[Pgpool-general] Several questions about pgpool

Mon Aug 14 15:21:27 UTC 2006

On Monday 14 August 2006 04:51 am, you wrote:
> > > Odd. If the number of concurret transactions becomes larger,
> > > then the distribution of connections should become more uniform, no?
> > 
> > Hm, what do you mean by more uniform? I don't worry about connection distribution, but
> > about connections number. I'll give you an example. Imagine you have a server farm of,
> > let's say 50 servers that are "workers" or "nodes" of a cluster setup. Each node has identical
> > setup and each node needs to have let's say 3 permanent connections to the database for
> > several daemons running on them. Again each node using usernames "user1", "user2" and
> > "user3" for DB connections.

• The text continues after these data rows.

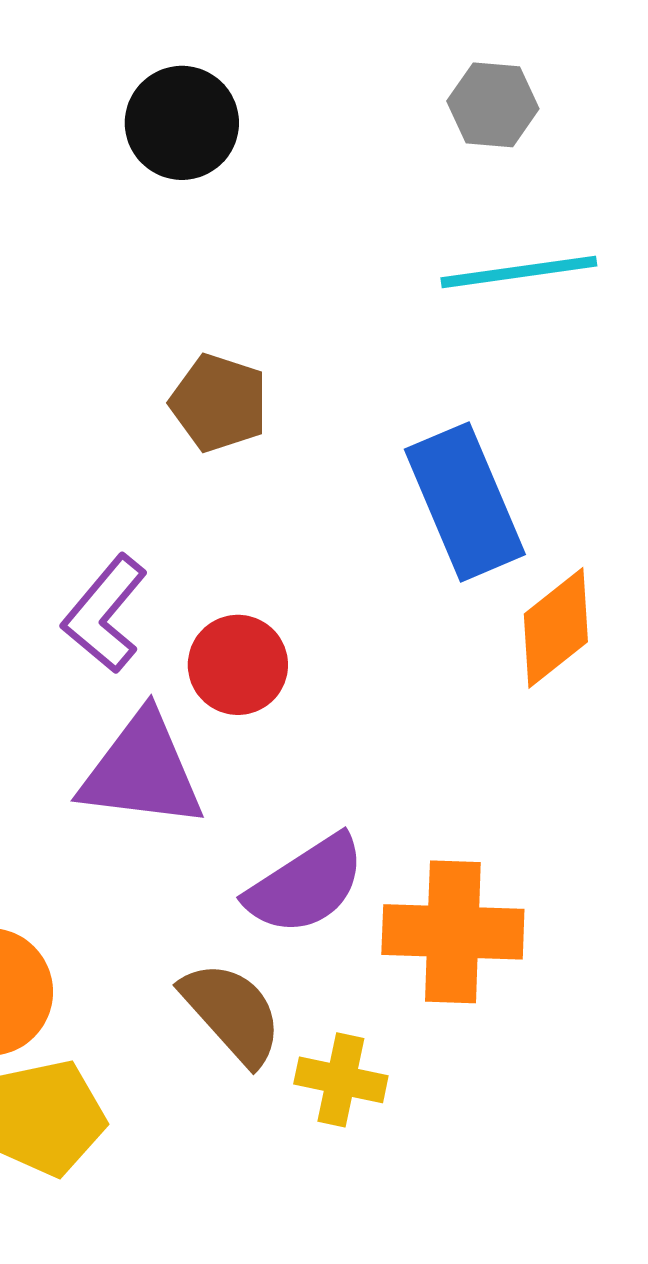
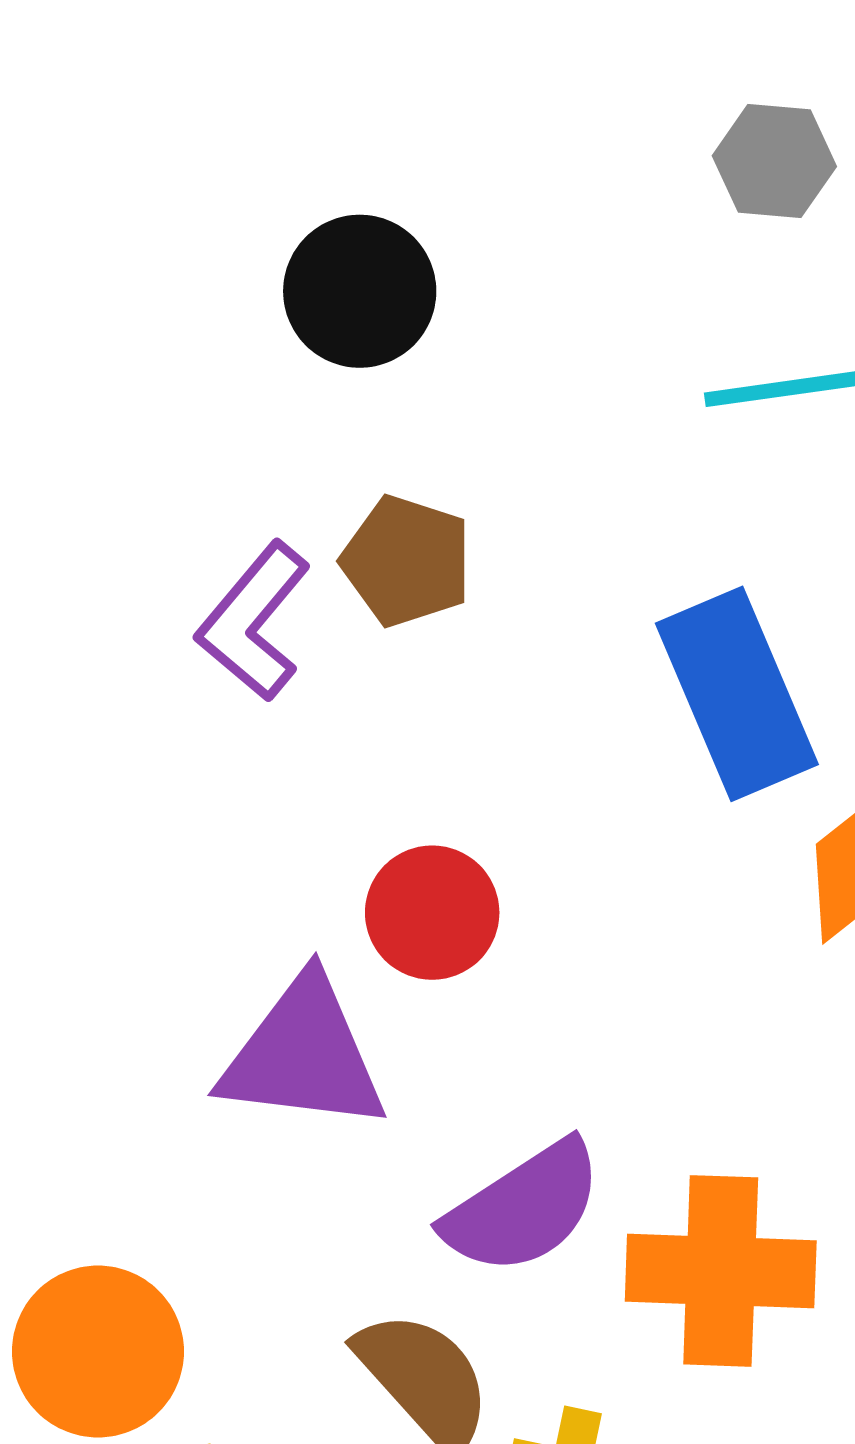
black circle: (182, 123) -> (360, 291), moved
purple L-shape: (105, 614) -> (254, 621), moved

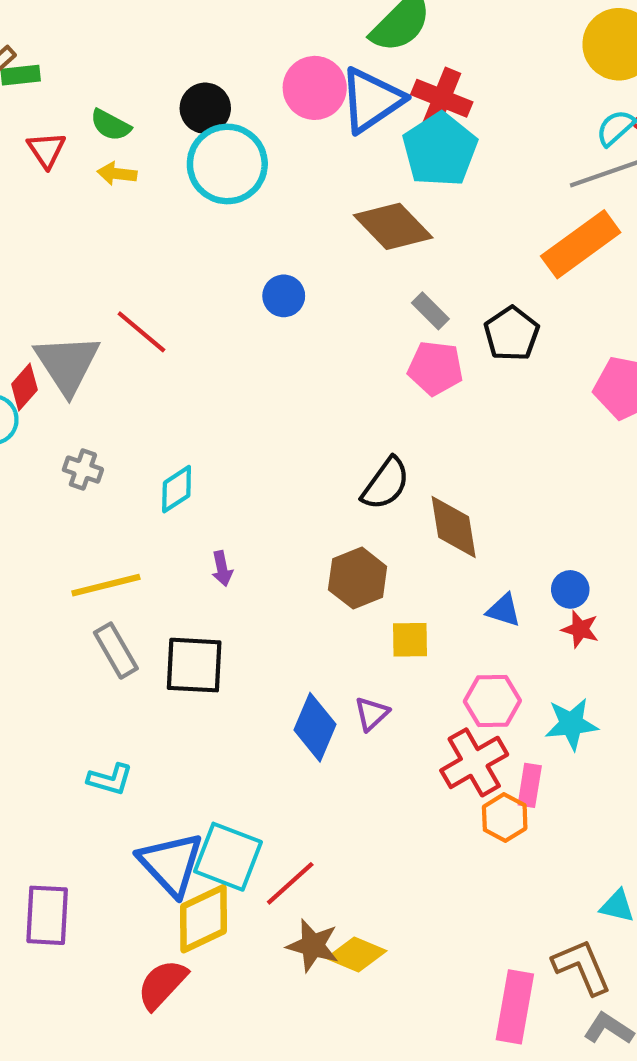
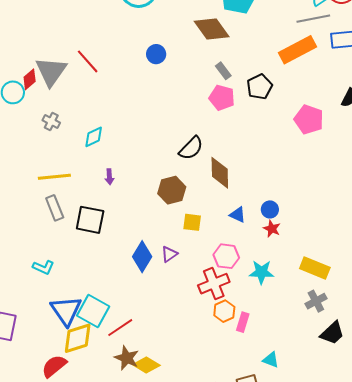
pink rectangle: (530, 785) -> (243, 322), moved

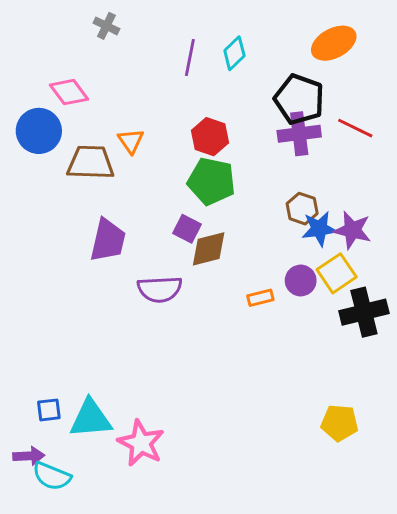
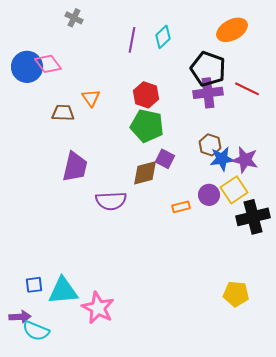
blue circle: (39, 131) -> (27, 67), moved
brown trapezoid: (91, 163) -> (63, 113), size x0.7
purple square: (187, 229) -> (165, 159), moved

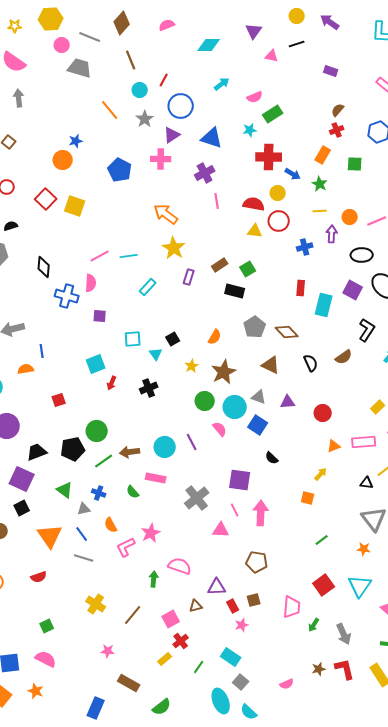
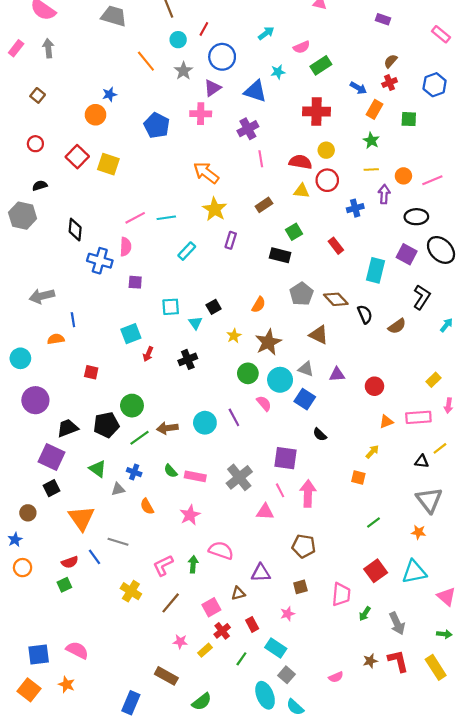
cyan star: (250, 130) -> (278, 72), moved
blue arrow: (293, 174) -> (358, 88), moved
brown rectangle: (220, 265) -> (264, 205), moved
red rectangle: (301, 288) -> (336, 246), moved, turned -42
black semicircle: (311, 363) -> (365, 314), moved
red square: (59, 400) -> (91, 372), turned 32
pink rectangle: (156, 478) -> (195, 476), moved
blue line: (82, 534) -> (94, 557), moved
pink L-shape: (126, 547) -> (163, 565), moved
cyan triangle: (360, 586) -> (414, 572), turned 45
red rectangle: (233, 606) -> (252, 624), moved
green square: (47, 626) -> (64, 585), moved
pink star: (108, 651) -> (180, 642), moved

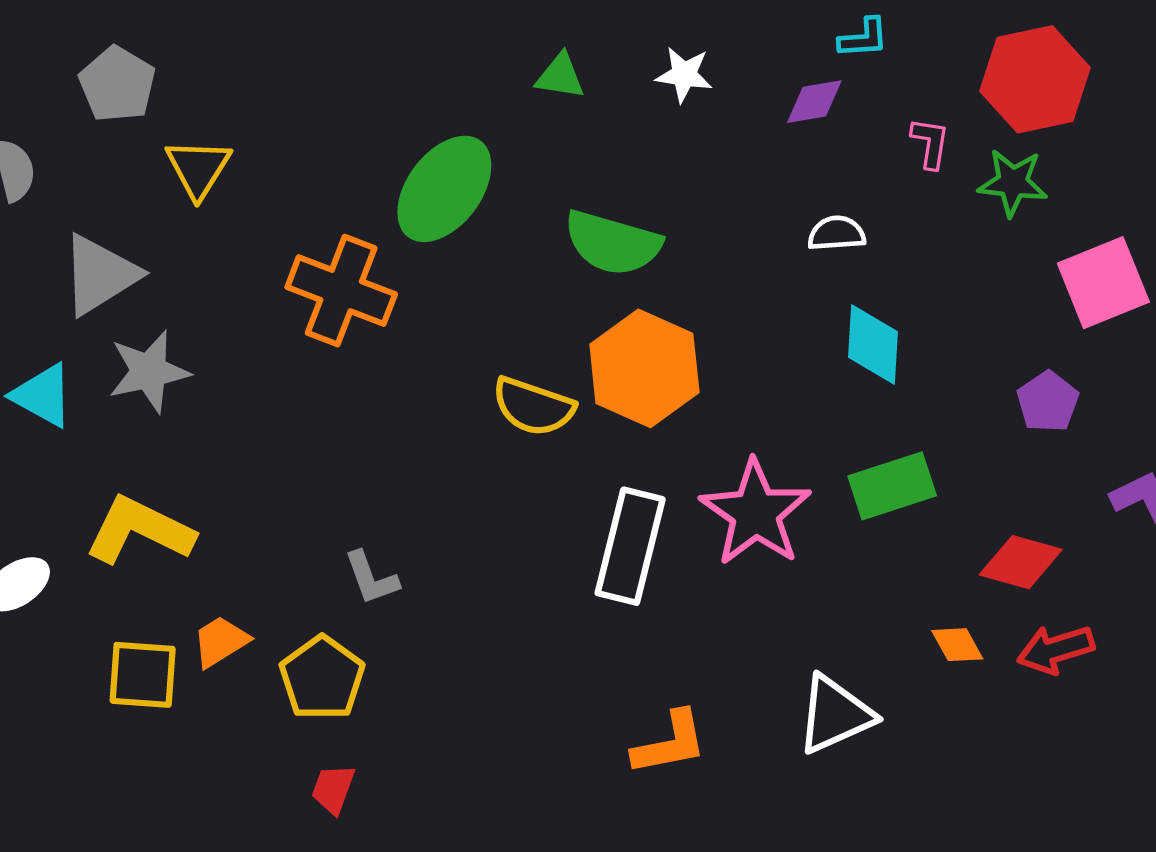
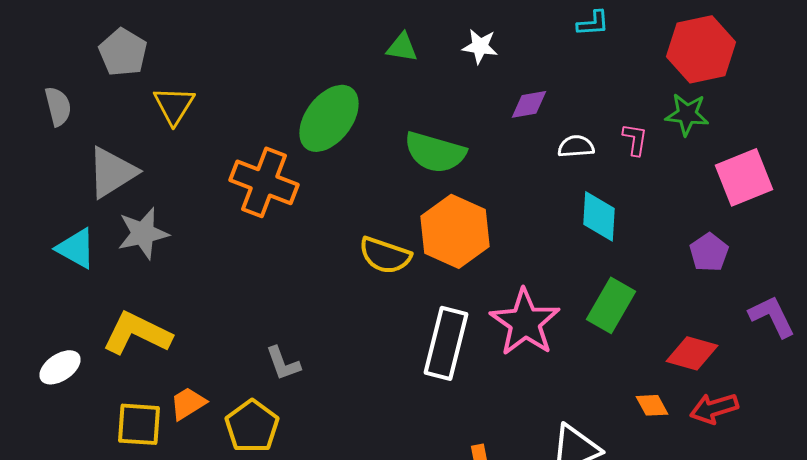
purple diamond: (814, 102) -> (529, 104), moved
pink L-shape: (930, 143) -> (635, 139), moved
green rectangle: (892, 486) -> (611, 305), turned -42

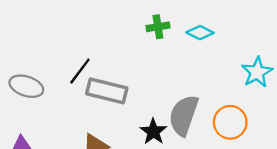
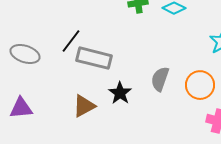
gray semicircle: (184, 115) -> (160, 79), size x0.7
black star: (153, 132) -> (120, 93), moved

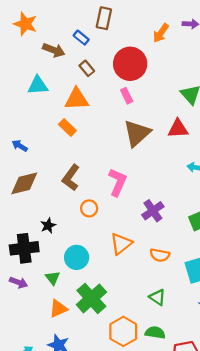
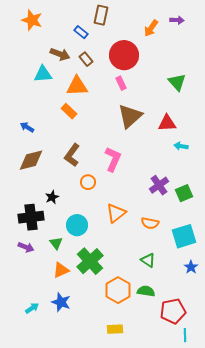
brown arrow: (54, 50) -> (60, 54), moved
red triangle: (178, 129) -> (167, 123), moved
purple cross: (153, 211) -> (159, 185), moved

In this case we will have 150 connections to pgpool. This is unavoidable,
> > but we also will have 150 database connections, which is what I'm trying to avoid. 
> > Suppose that application I'm running is not very database intensive and those connections are
> > "idle" most of the time. In my particular application I'd estimate 20 backend connections at max
> > would be able to serve all the needs if client connections could be multiplexed into DB connections.
> > Do you think I'm talking about something marginal?
> 
> Why don't you ask programmers to release database connections as soon
> as the database processing finished then?

In other words you're suggesting reopening database connection for every query - the point I made at the
very beginning of this discussion that I see 2 ways to deal with it:
1. reopening connection for every transaction
2. employing connection manager
I don't think that using the 1st method is always possible - think about the cases where I don't have control over source code and
more important I don't think that it's always practical and makes sense from the performance point view. 
If I say that connection is idle most of the time it doesn't mean that it's idle for minutes. 
Suppose that those daemons issue SELECT query on average every second and the processing time of 
those SELECTs is averages at 10ms. The connection will be idle 99% of the time, but I don't think that
having 150 clients reconnecting/reauthenticating every second is a wise design. 
After all applications open permanent connections for the reason them to be readily available when 
they needed and clients can be served ASAP.

> > > Your arguments sound not very strong to me. It seems you are saying
> > > that "big names do like this, tnen we should do like them too".
> > 
> > This is not what I meant to say. What I meant to say was that I think they've done it for a reason.
> > If you can suggest a solution better then "connection manager" I described, I'd very appreciate it.
> 
> Look like a circular argument:-) I think you should tell me the reason
> why big names do like that first.

I think I made myself as clear as I could. The reason is to better distribute available resources. 
It is my understanding that backend connection, even idle, eats up backend resources in terms
of memory,sockets,select/pool calls,etc. Every documentation I've read says that it's better
to have the number of concurrent clients to the minimum. Also I think that this is a commonly
perceived view that postgres performance will degrade as a number of concurrent connections grow.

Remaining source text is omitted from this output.